MLLT3 gene on 9p22 involved in t(9;11) leukemia encodes a serine/proline rich protein homologous to MLLT1 on 19p13.

S Iida1, M Seto, K Yamamoto, H Komatsu, A Tojo, S Asano, N Kamada, Y Ariyoshi, T Takahashi, R Ueda.   

Abstract

Recently, the MLL gene at 11q23 was found to be involved in a subset of leukemias with an 11q23 abnormality. In the present study, we isolated chimeric cDNAs between the MLL and a gene designated MLLT3 at 9p22 from a cDNA library of an IMS-M1 cell line with a t(9;11)(p22;q23) translocation, a representative karyotypic abnormality seen in acute monocytic leukemia.
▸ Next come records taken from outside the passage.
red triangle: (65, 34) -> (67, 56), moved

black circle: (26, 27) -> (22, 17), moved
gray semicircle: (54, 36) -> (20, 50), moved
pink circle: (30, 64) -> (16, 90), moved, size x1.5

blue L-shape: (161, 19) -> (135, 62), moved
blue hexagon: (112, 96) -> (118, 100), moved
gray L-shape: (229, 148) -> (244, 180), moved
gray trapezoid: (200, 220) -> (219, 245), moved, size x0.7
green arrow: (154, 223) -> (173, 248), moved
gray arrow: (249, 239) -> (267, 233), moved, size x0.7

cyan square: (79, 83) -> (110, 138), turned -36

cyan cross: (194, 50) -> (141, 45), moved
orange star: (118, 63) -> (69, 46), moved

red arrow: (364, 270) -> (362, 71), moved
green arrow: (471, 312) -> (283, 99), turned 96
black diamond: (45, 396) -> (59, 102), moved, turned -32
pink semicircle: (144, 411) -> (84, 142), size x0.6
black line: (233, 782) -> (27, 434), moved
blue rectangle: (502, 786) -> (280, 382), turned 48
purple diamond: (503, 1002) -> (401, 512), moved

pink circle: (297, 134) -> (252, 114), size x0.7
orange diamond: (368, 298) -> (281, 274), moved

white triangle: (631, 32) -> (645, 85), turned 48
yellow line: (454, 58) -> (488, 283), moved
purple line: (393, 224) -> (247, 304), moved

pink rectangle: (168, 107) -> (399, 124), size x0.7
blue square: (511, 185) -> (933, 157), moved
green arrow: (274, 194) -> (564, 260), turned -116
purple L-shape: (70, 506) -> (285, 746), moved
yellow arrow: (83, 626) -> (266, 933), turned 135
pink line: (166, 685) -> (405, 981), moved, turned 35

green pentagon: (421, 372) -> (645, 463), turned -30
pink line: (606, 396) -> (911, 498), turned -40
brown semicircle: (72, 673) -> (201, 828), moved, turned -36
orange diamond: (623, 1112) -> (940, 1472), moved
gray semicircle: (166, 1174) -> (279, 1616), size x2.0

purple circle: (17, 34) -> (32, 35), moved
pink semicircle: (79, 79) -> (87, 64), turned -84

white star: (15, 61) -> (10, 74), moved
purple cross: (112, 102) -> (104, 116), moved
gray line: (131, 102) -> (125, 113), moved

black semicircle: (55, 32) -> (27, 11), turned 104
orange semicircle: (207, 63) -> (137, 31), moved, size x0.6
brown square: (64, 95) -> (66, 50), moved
We also isolated a normal MLLT3 cDNA and found an open reading frame encoding at least 318 amino acids with high serine/proline content (24.8%). The chimeric mRNAs were demonstrated to be fused to MLL in frame, as found in t(11;19) and t(4;11) leukemias. The predicted MLLT3 protein demonstrated a significant homology to that of the MLLT1 gene at 19p13 involved in t(11;19) leukemia. The highest homology, up to 74.1%, was found in 86 amino acids of the C-terminus, suggesting that this region is of particular importance for leukemogenesis in t(9;11) leukemia. Northern blot analysis with the MLLT3 cDNA probe against normal tissues revealed multiple transcripts in lymphoid organs. A survey of hematopoietic cell lines demonstrated relatively stronger signals in cells belonging to megakaryocytic and erythroid lineages. As previously found in t(11;19) leukemia, heterogeneous MLL-MLLT3 chimeric mRNAs could be detected by the reverse transcriptase-polymerase chain reaction (RT-PCR) in t(9;11) leukemia samples.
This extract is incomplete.